Provided data
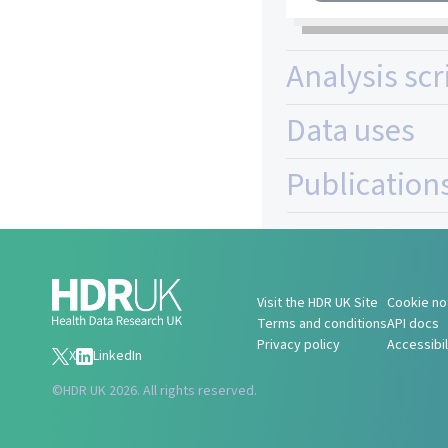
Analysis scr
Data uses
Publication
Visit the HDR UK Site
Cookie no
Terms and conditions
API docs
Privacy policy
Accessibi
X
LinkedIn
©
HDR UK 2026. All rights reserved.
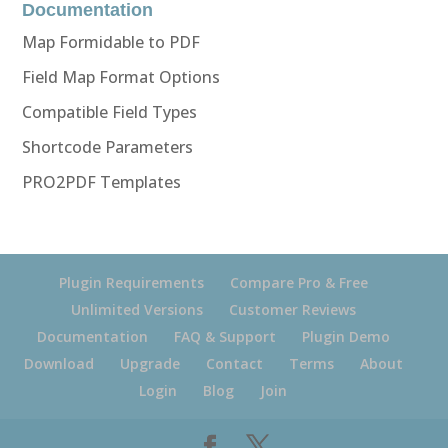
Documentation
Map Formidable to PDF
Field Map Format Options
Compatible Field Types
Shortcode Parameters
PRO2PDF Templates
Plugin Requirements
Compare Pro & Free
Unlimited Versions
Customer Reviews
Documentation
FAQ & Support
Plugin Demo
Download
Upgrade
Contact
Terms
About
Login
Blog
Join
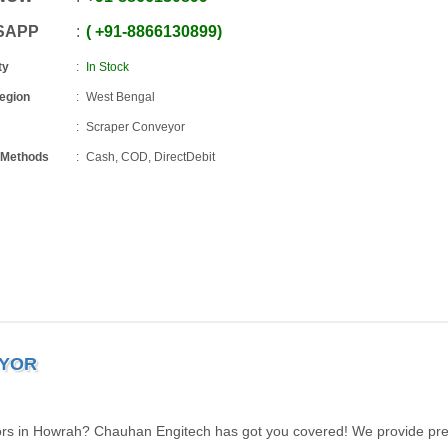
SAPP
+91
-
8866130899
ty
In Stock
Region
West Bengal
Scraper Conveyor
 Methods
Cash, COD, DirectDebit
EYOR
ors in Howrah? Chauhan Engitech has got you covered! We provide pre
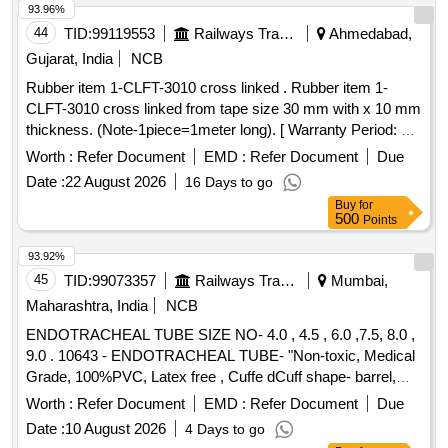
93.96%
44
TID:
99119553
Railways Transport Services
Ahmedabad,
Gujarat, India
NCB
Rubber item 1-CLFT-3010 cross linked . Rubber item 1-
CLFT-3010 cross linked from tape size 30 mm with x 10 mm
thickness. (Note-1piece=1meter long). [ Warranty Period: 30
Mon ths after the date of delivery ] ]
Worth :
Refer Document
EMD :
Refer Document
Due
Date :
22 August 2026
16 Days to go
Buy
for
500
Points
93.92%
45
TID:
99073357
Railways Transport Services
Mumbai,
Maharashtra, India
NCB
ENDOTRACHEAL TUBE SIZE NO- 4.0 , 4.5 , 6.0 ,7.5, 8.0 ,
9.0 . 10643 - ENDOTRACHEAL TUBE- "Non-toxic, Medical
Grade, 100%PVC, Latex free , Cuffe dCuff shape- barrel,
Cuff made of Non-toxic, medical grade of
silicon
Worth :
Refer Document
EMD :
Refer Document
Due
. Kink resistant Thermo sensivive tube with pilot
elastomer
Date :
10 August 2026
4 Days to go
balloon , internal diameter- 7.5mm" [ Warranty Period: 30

* * *

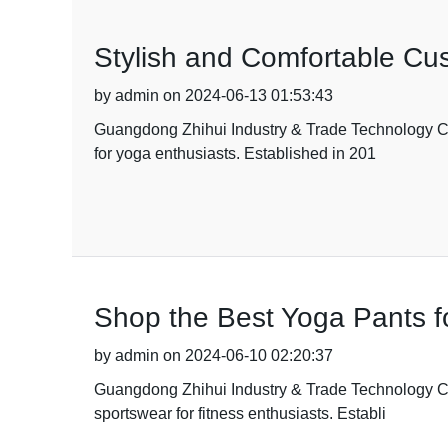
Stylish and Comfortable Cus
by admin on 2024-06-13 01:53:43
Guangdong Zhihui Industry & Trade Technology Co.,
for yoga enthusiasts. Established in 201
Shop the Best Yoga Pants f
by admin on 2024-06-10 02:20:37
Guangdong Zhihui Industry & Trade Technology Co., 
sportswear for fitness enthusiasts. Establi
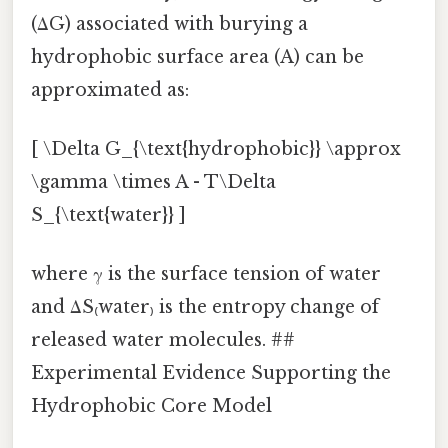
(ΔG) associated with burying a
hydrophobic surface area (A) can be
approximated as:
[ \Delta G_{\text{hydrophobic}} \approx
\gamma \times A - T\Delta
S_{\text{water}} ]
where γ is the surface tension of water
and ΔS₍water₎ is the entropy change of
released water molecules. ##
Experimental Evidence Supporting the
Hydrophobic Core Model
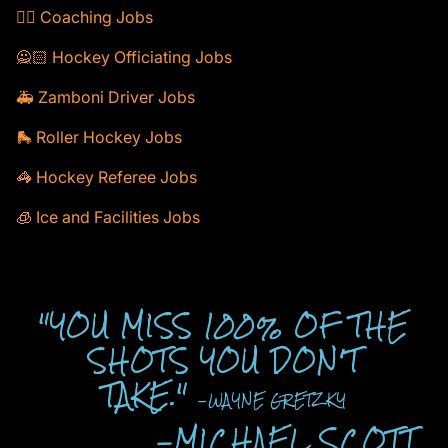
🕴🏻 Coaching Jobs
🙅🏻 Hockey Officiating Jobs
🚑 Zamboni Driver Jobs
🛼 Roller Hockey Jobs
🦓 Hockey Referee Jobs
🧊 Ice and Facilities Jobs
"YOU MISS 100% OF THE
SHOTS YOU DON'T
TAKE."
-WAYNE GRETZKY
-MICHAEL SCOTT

Instructions to follow
Search the entries for the word "CLFT" and copy every line that holds it.

Response to the exercise
Rubber item 1-CLFT-3010 cross linked . Rubber item 1-
CLFT-3010 cross linked from tape size 30 mm with x 10 mm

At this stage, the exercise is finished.